Some of the big differences:
Vapor:
- Instant scalability (both ways, it will meet your customer demand, and save you money on quiet days)
- No infrastructure worries - just focus on the app & code
- Regional data regulations are easier to handle
- Small learning curve. It is different. Deployment won't happen from GIT without you setting it up (e.g. GitHub actions). Serverless means no storage, so you'll need to get used to working with S3. Vapor uses CDNs (automatically) for static content, which means a few little optimizations.
- Set up of databases, domains, storage, caching, queues etc all done for you.
- Fantastic API
Forge / Ploi / Other
- Also easy
- Totally configurable environment
- low cost and yet performant, up to a ceiling.
- Predictable costs
- All of the workings are up to you.

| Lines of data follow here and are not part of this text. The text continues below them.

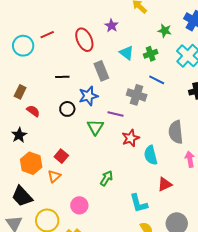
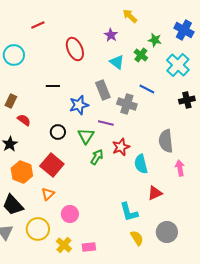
purple star: (111, 26) -> (111, 35), moved
red line: (47, 35) -> (38, 25), moved
green cross: (151, 54) -> (141, 55), moved, turned -32
gray rectangle: (101, 71) -> (103, 90), moved
black circle: (67, 109) -> (58, 132), moved
red square: (61, 156) -> (52, 165), size x1.6
orange triangle: (54, 176) -> (48, 194), moved
green arrow: (106, 178) -> (97, 157), moved

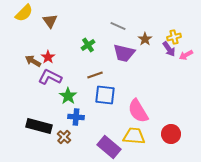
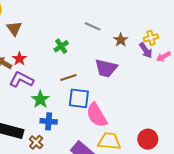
brown triangle: (50, 21) -> (14, 28), moved
purple trapezoid: (124, 53) -> (106, 68), moved
pink semicircle: (138, 111) -> (97, 115), moved

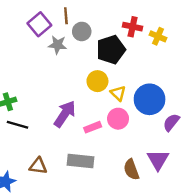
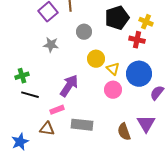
red cross: (133, 27) -> (137, 40), moved
gray circle: (82, 31) -> (84, 32), moved
gray star: (57, 45) -> (51, 45), moved
black pentagon: (111, 50) -> (117, 18), moved
pink rectangle: (93, 127) -> (57, 110), moved

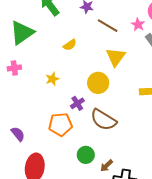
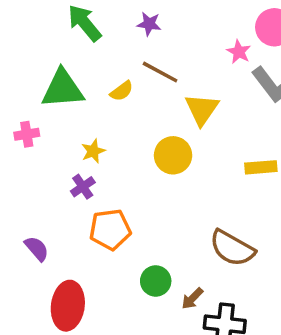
brown line: (108, 26) -> (160, 72), moved
green triangle: (22, 33) -> (63, 89), moved, turned 32
purple cross: (77, 103) -> (83, 187), moved
brown semicircle: (103, 120) -> (232, 248), moved

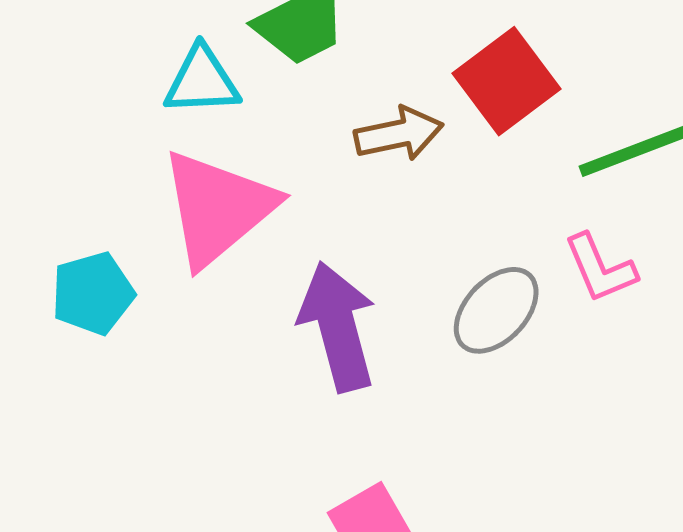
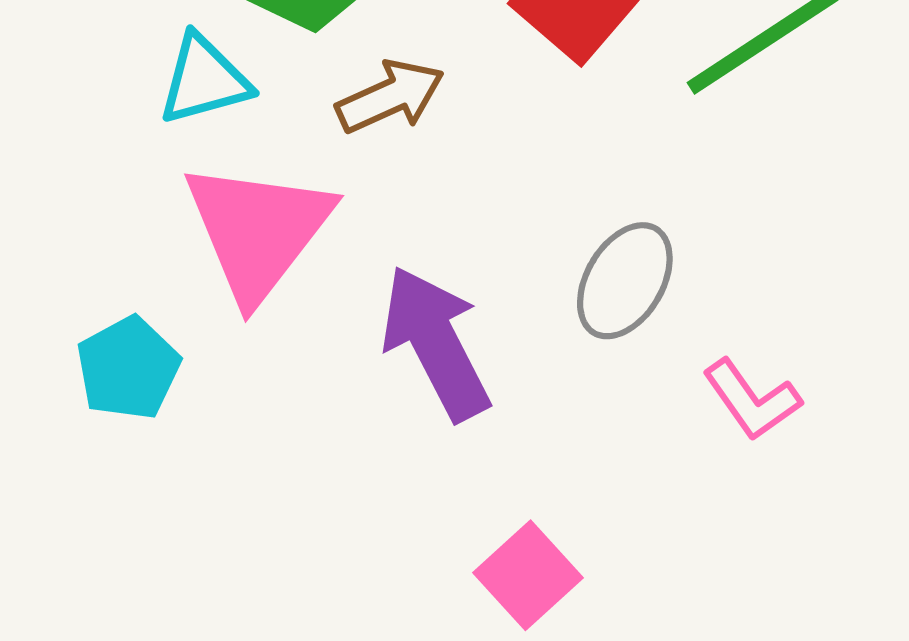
brown arrow: (399, 134) -> (390, 97), moved
pink L-shape: (600, 268) -> (752, 400), moved

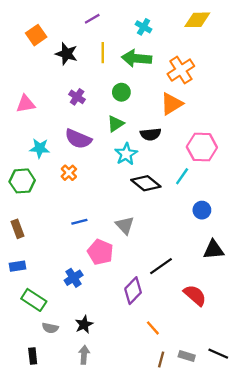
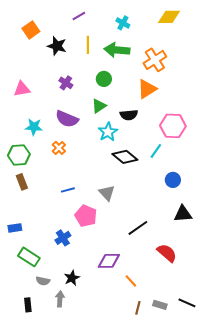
brown rectangle: (18, 229) -> (22, 182), moved
purple diamond: (133, 291) -> (109, 261), moved, turned 45
gray arrow: (84, 355) -> (60, 299), moved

Probably fine (with e.g. Forge) but it depends on the complexity of the project, criticality, any data reg rules applicable, and your skill. e.g. Security & maintenance.
Cost differences can be large. You could host a small project on a $5 linode. Starting costs, all things considered, with Vapor are around $50pm, BUT that reduces per-project the more projects you host on Vapor. So if you have any significant deployments, or value the scalability/featureset, then you're likely to quickly see returns here.
Vapor is suitable for all applications except static sites.
Vapor and Forge are in some ways in competition with each other, but also serve different needs. I don't see why one one "take the place of the other" going forward.
Which one would I use? It depends on the project. But, I have switched almost all projects to Vapor and use S3, Netlify and Firebase for static hosting just because.